Мать кладет трубку. Моя рука хочет зарыться в волосы Шарлотты, но натыкается лишь на подушку.
Хоть бы запах свой оставила.
Обоняние для меня много значит.
А пахнет только отсутствием и стиральным порошком. Открываю в потемках ящик комода, где она хранит свое белье. Хочу уткнуться в него лицом, но ящик пуст.
Может, она тут спит, когда меня нет.
Могла бы и подождать еще пару месяцев. Я бы вернулся к ней и уже не уходил никогда.
Понятия не имею, где она может быть, но ее отсутствие до странности похоже на вызов. Не знаю пока, чему именно. Но чтобы понять, на ее родных и близких рассчитывать не приходится.
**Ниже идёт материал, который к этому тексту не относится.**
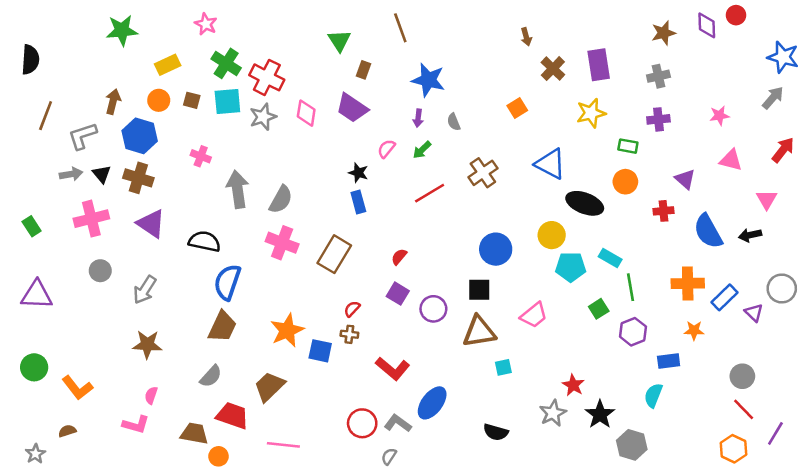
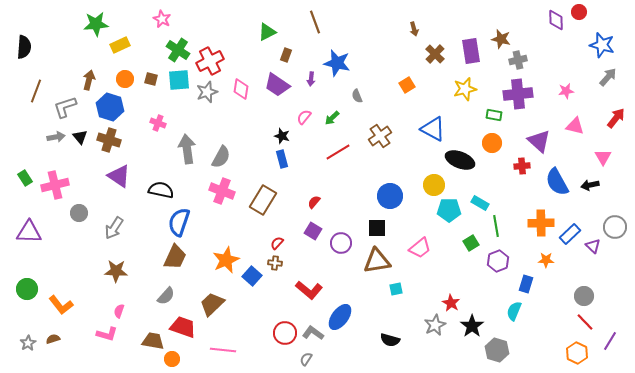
brown star: (664, 33) -> (501, 39), moved, turned 30
green triangle: (339, 41) -> (267, 32), turned 36
blue star: (783, 57) -> (602, 45), moved
yellow rectangle: (168, 65) -> (120, 45), moved
red cross: (267, 77) -> (210, 61), turned 36
purple arrow: (418, 118) -> (311, 79), moved
purple cross: (658, 119) -> (518, 94), size x1.6
purple triangle: (685, 179) -> (539, 141), size x1.4
pink cross: (91, 219) -> (55, 185), moved
blue square: (320, 351) -> (252, 276), turned 30
blue rectangle: (669, 361) -> (526, 284), turned -66
gray star: (35, 454) -> (28, 343), moved

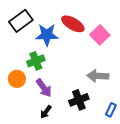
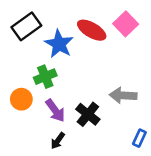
blue star: (47, 35) -> (59, 44), turned 30
pink square: (100, 35) -> (126, 24), moved
black cross: (79, 100) -> (88, 114), moved, turned -30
Одна ее подружка, Жюльетта, когда я ей позвонил, усиленно делала вид, будто с луны свалилась. Реакция Шарлоттиного отца мне и то больше по вкусу. Тот напрямик заявил, что «поздравляет себя с этим разрывом». Слово «разрыв» резануло по уху. Разрыв… Если бы она хоть ушла, как все уходят, с криками, наспех собирая чемоданы и вываливая чохом накопившиеся обиды.
Но Шарлотта ничего не делает как все.
* * *
В отличие от своей дражайшей маменьки, являюсь на работу даже раньше, чем надо. Хождения туда-сюда актеров, явившихся в «Приму» на пробы, меня уже давным-давно не смущают, но сейчас я здорово поражен, столкнувшись тут с самим Филиппом Нуаре, который преспокойно ждет своей очереди. В конце коридора появляются еще трое Филиппов Нуаре, с полдюжины Филиппов Нуаре выходит из кабинета Лины, несколько спускаются по лестнице, а самый распоследний выскальзывает, извинившись, из нашей собственной комнаты. Такое изобилие Филиппов Нуаре несколько сбивает с толку. Пробегавшая мимо Лина успела объяснить, что ей надо набрать шестерых двойников актера для какого-то гэга в новом фильме. Хохмочка на несколько секунд.
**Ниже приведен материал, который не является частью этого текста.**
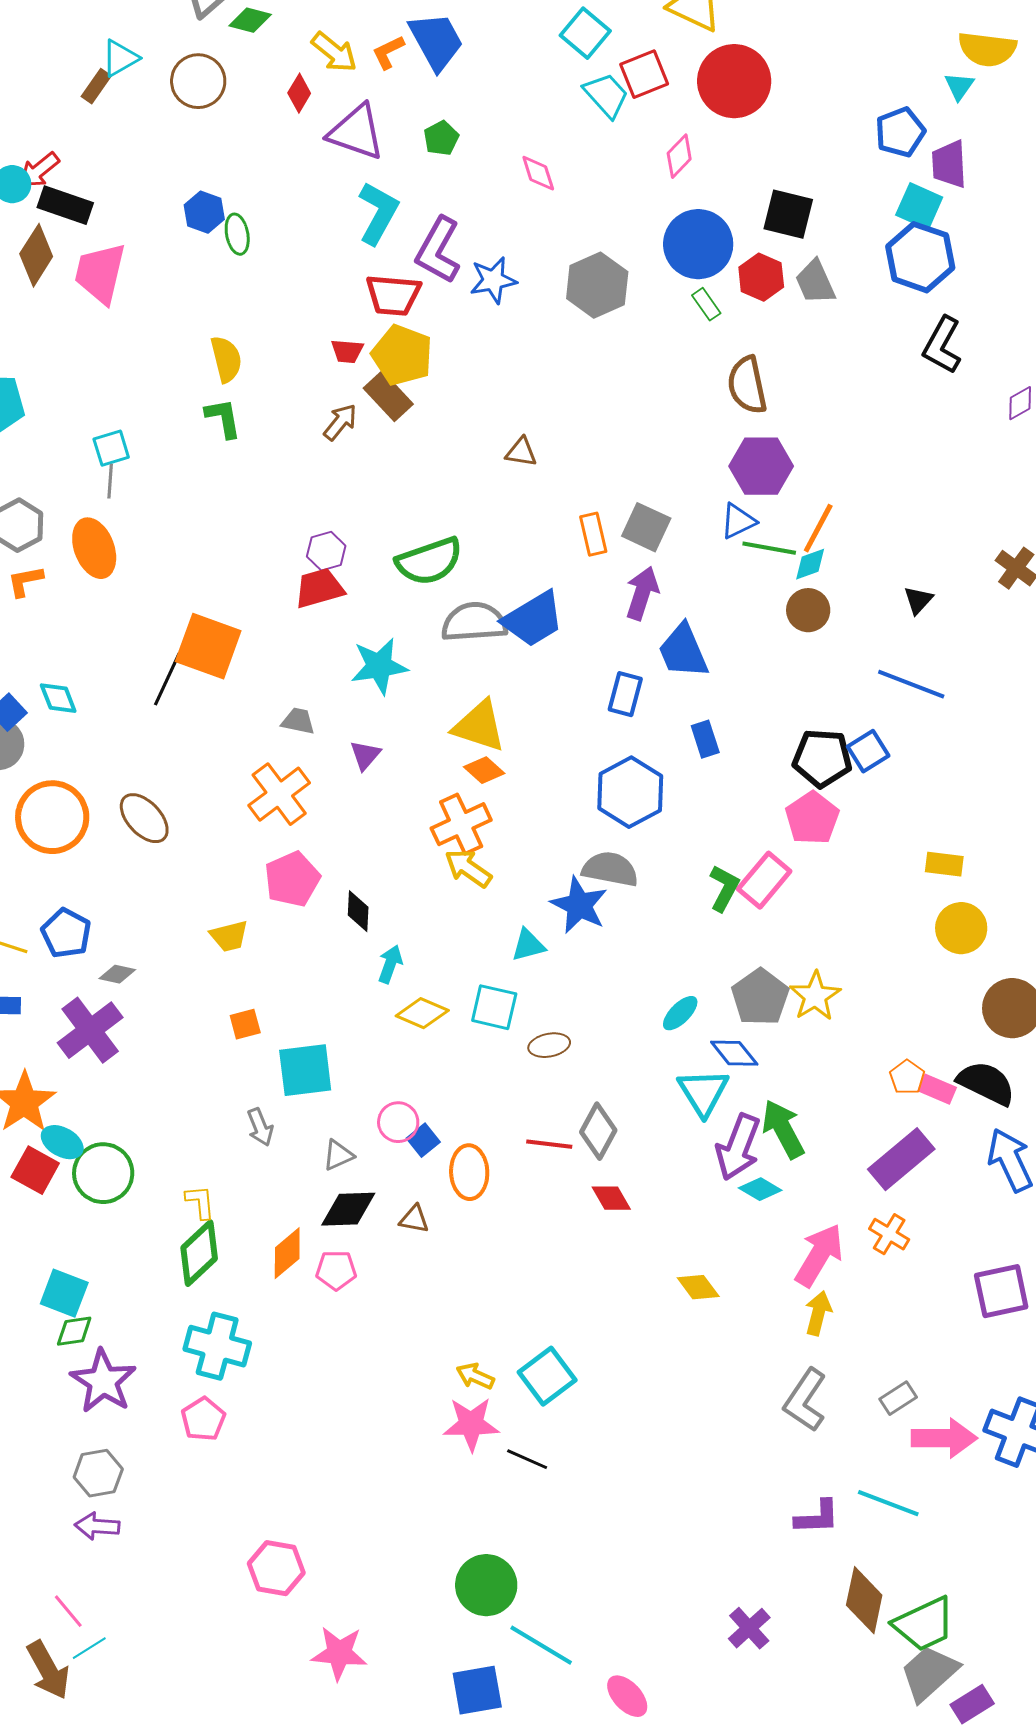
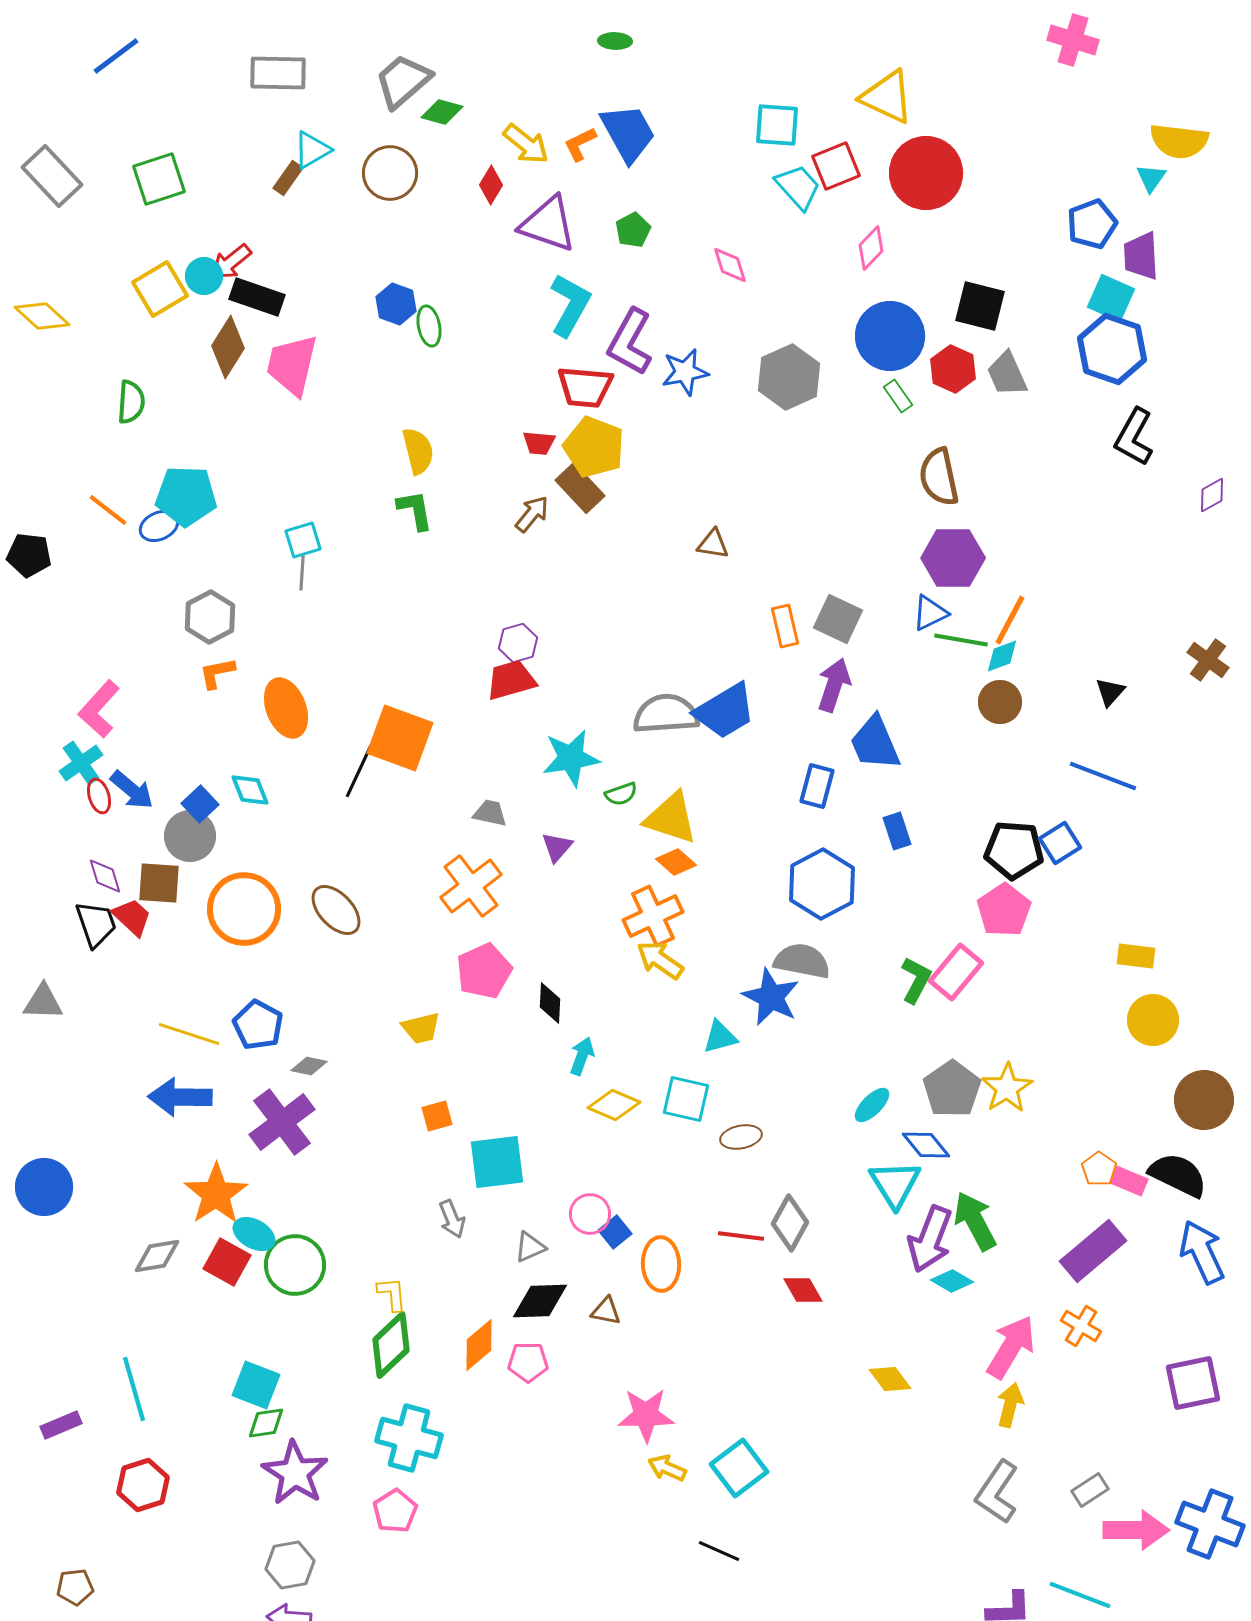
cyan square: (585, 33) -> (777, 125), turned -36
orange ellipse: (94, 548) -> (286, 708), moved
green semicircle: (429, 561) -> (621, 794), moved, size x0.5
pink star: (471, 1424) -> (646, 1415), moved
Матильда уже на месте и встречает меня с чашкой чая. Хорошеет день ото дня. Пристально смотрю на ее ноги, стоит ей отвернуться. Тут величественно вваливается Старик:
– Кто-нибудь смотрел сегодня ночью? Нет? Ну так, дети мои, вы много потеряли. Особенно хорош разговор Брюно и Джонаса. Можно было подумать, что вернулись сладкие времена экспериментального кино. Полнейшая бредятпна, но, как бы это сказать… что-то такое происходит.
– Это там, где Джонас подначивает мальчишку переступить черту?
– Просто прелесть! Они лицом к лицу, снято с нижней точки, видно только, как в их руках появляются невесть откуда взявшиеся предметы. Сюрреалистам бы понравилось.
На бумаге эта сцена была довольно дерзкой. После очередной дурацкой выходки Брюно Джонас является к нему в комнату и припирает к стенке. Паренек предчувствует, что его ждут нравоучения и ужасные угрозы на случай рецидива. Но вопреки всяким ожиданиям Джонас, сграбастав его за грудки, объясняет, что переступить черту – это вовсе не кража машины и не драка с заклятым врагом. Это не обязательно совершить проступок или набраться для этого храбрости. Переступить черту – это совсем другое, сопляк. Переступить черту – значит проявить свою свободу. Сделать что-то такое, что не продиктовано никакими правилами, никакими требованиями, никакой жаждой реванша. Проявить свою свободу – это…
…Швырнуть скрипку из окна прямо в вечернюю тишину. Что-нибудь гнусавить перед зеркалом на непонятном языке. Бить вдребезги рюмки, преспокойно пыхтя огромной сигарой. Напялить дурацкую шляпу и вести себя так, будто она невидима.
В общем, рискнуть получить удовольствие от того, что другие считают тебя психом. Разом похоронить и рассудительность, и хороший вкус, и принятые нормы. Каждый на этой земле хочет сделать что-нибудь совершенно бессмысленное, не подчиняющееся никакой логике. Но такое, что выразит только его! Эти слова Джонас кричит.
– А масла в сцене нет? – спрашивает Матильда.
– Еще как есть! Снято буквально! В руках Джонаса вдруг появляется увесистый кусок масла, целый фунт. Он сдавливает его пальцами, блаженно осклабившись, и начинает разминать, не меньше минуты в реальном времени. С такой чувственностью, что просто невыносимо. Мальчишка в ужасе.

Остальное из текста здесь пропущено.